:: TASK DIRECTIONS ::
Wherever pictures appear in the listing below, leave them out, and copy exactly, and only, everything from the line with "fermeture de la comm" down to the line with "lectionneur".

:: INPUT DATA ::

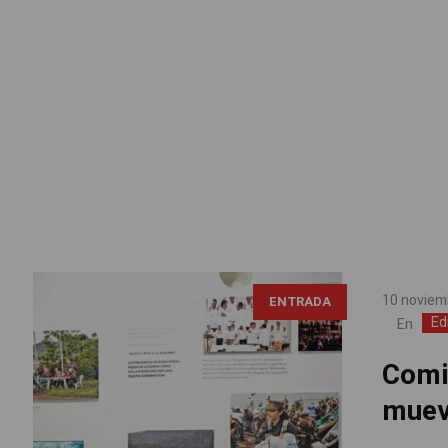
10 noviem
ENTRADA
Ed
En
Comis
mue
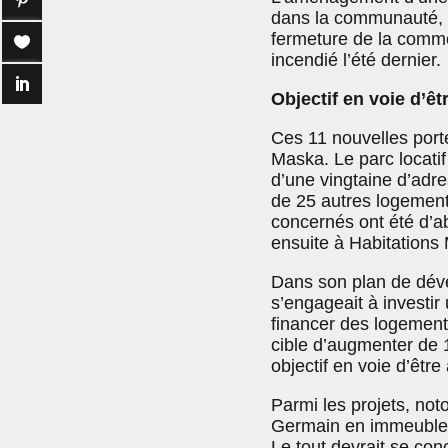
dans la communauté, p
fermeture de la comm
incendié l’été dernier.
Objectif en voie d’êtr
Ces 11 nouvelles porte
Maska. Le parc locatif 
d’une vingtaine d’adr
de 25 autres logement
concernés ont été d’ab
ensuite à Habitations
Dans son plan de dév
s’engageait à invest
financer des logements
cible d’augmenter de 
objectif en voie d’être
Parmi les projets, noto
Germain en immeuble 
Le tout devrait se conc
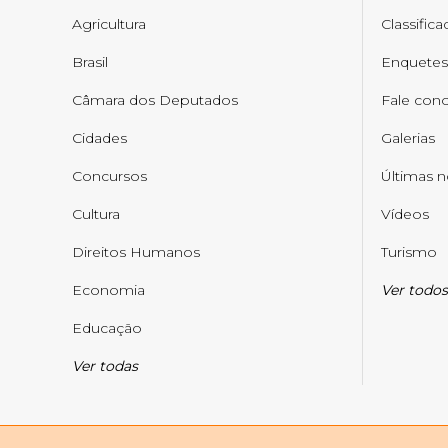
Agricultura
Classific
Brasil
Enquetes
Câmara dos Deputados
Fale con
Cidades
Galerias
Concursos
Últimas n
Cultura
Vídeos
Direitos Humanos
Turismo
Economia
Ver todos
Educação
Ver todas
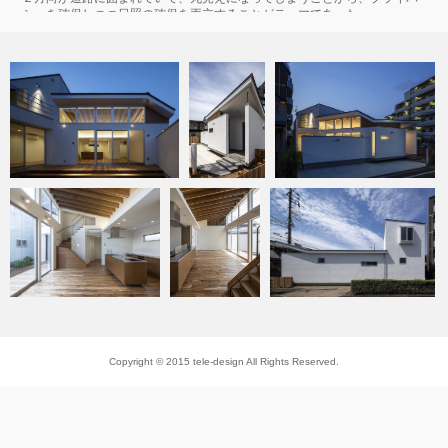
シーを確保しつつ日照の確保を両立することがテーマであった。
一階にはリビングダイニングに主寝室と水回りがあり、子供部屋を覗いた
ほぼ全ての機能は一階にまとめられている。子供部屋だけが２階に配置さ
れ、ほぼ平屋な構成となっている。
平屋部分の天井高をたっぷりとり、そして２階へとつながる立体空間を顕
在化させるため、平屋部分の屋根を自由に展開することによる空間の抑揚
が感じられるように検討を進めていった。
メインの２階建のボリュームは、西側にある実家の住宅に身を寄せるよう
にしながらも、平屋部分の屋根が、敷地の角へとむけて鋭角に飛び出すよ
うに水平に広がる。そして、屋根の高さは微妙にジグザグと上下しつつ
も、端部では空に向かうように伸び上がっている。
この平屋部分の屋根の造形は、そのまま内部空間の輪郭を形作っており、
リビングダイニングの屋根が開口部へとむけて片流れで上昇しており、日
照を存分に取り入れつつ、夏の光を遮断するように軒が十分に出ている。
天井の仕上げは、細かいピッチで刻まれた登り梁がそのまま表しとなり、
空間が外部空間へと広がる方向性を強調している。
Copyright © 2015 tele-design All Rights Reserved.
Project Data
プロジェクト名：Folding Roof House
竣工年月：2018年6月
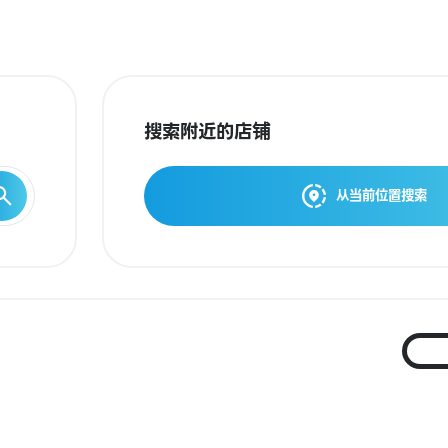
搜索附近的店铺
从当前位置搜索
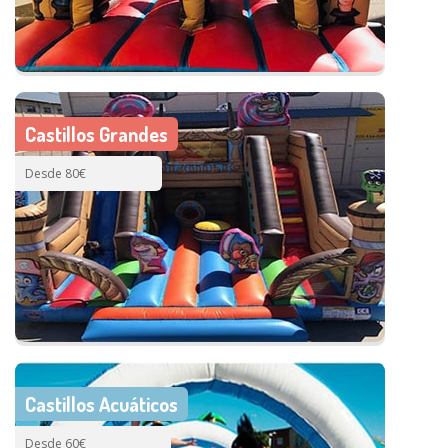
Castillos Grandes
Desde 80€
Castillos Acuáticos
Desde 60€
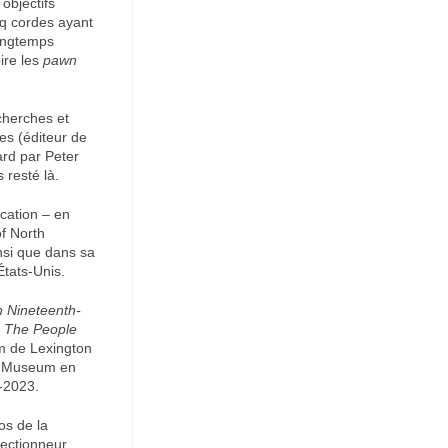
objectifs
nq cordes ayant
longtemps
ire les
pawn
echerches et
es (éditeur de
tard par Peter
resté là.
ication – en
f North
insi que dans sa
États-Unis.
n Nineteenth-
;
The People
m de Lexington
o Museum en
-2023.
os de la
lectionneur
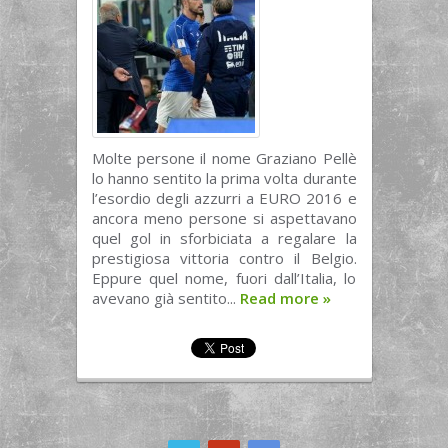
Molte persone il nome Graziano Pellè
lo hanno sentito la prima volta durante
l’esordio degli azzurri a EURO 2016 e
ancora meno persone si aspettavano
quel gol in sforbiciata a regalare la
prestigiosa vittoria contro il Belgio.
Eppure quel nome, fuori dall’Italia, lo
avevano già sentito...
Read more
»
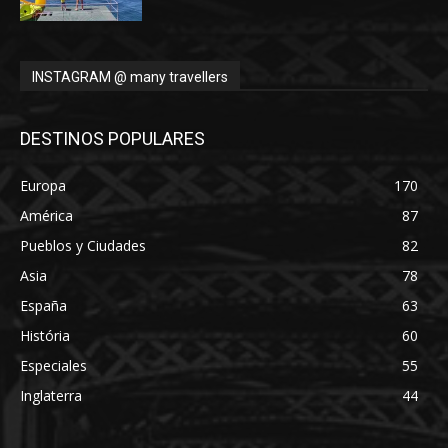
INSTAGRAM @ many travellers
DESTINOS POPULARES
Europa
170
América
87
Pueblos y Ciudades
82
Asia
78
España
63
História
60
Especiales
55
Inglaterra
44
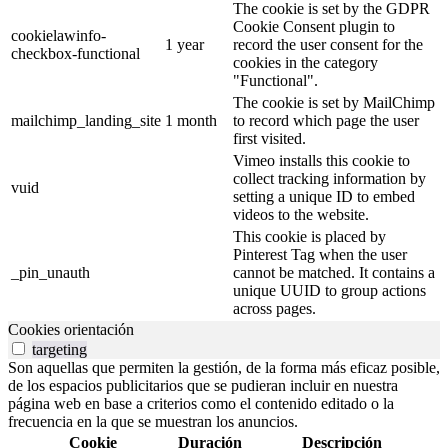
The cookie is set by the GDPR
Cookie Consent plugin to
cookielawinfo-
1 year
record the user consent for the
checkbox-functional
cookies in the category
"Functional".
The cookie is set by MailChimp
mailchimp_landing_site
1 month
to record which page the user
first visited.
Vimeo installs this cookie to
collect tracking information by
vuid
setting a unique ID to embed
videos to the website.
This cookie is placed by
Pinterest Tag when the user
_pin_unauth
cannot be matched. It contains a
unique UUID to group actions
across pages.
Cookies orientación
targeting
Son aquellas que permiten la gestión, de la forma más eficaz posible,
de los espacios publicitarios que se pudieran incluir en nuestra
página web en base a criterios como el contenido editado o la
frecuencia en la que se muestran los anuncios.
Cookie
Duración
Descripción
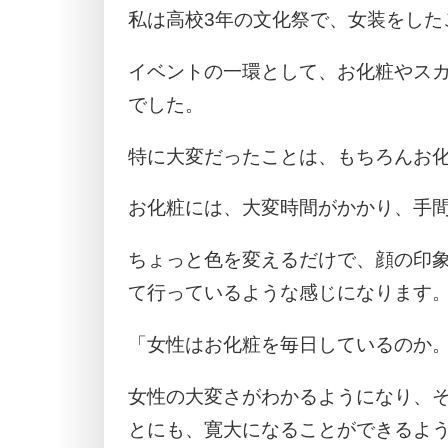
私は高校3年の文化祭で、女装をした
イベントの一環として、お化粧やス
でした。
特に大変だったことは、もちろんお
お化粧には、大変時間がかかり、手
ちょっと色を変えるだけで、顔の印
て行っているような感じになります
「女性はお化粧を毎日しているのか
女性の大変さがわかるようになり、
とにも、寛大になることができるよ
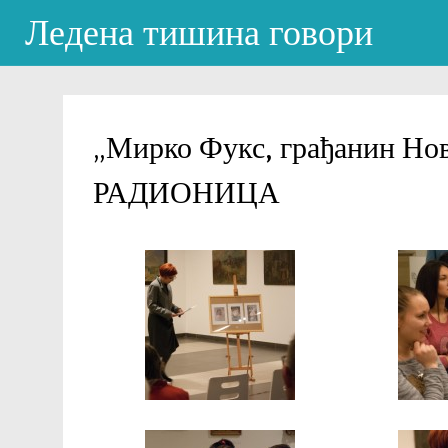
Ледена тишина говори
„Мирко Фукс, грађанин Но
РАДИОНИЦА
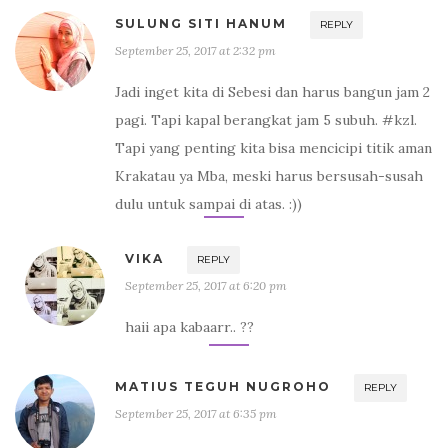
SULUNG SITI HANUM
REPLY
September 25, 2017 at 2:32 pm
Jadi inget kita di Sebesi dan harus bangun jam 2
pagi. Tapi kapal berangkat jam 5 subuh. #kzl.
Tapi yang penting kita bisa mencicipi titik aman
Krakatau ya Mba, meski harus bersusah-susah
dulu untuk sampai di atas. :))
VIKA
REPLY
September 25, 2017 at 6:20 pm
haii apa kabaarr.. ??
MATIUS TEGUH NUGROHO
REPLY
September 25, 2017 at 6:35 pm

:: EXERCISE RESPONSE ::
fermeture de la comm
incendié l’été dernier.
Objectif en voie d’êtr
Ces 11 nouvelles porte
Maska. Le parc locatif 
d’une vingtaine d’adr
de 25 autres logement
concernés ont été d’ab
ensuite à Habitations
Dans son plan de dév
s’engageait à invest
financer des logements
cible d’augmenter de 
objectif en voie d’être
Parmi les projets, noto
Germain en immeuble 
Le tout devrait se conc
Agricultura
Classific
Brasil
Enquetes
Câmara dos Deputados
Fale con
Cidades
Galerias
Concursos
Últimas n
Cultura
Vídeos
Direitos Humanos
Turismo
Economia
Ver todos
Educação
Ver todas
シーを確保しつつ日照の確保を両立することがテーマであった。
一階にはリビングダイニングに主寝室と水回りがあり、子供部屋を覗いた
ほぼ全ての機能は一階にまとめられている。子供部屋だけが２階に配置さ
れ、ほぼ平屋な構成となっている。
平屋部分の天井高をたっぷりとり、そして２階へとつながる立体空間を顕
在化させるため、平屋部分の屋根を自由に展開することによる空間の抑揚
が感じられるように検討を進めていった。
メインの２階建のボリュームは、西側にある実家の住宅に身を寄せるよう
にしながらも、平屋部分の屋根が、敷地の角へとむけて鋭角に飛び出すよ
うに水平に広がる。そして、屋根の高さは微妙にジグザグと上下しつつ
も、端部では空に向かうように伸び上がっている。
この平屋部分の屋根の造形は、そのまま内部空間の輪郭を形作っており、
リビングダイニングの屋根が開口部へとむけて片流れで上昇しており、日
照を存分に取り入れつつ、夏の光を遮断するように軒が十分に出ている。
天井の仕上げは、細かいピッチで刻まれた登り梁がそのまま表しとなり、
空間が外部空間へと広がる方向性を強調している。
Copyright © 2015 tele-design All Rights Reserved.
Project Data
プロジェクト名：Folding Roof House
竣工年月：2018年6月
搜索附近的店铺
从当前位置搜索
Castillos Grandes
Desde 80€
Castillos Acuáticos
Desde 60€
objectifs
nq cordes ayant
longtemps
ire les
pawn
echerches et
es (éditeur de
tard par Peter
resté là.
ication – en
f North
insi que dans sa
États-Unis.
n Nineteenth-
;
The People
m de Lexington
o Museum en
-2023.
os de la
lectionneur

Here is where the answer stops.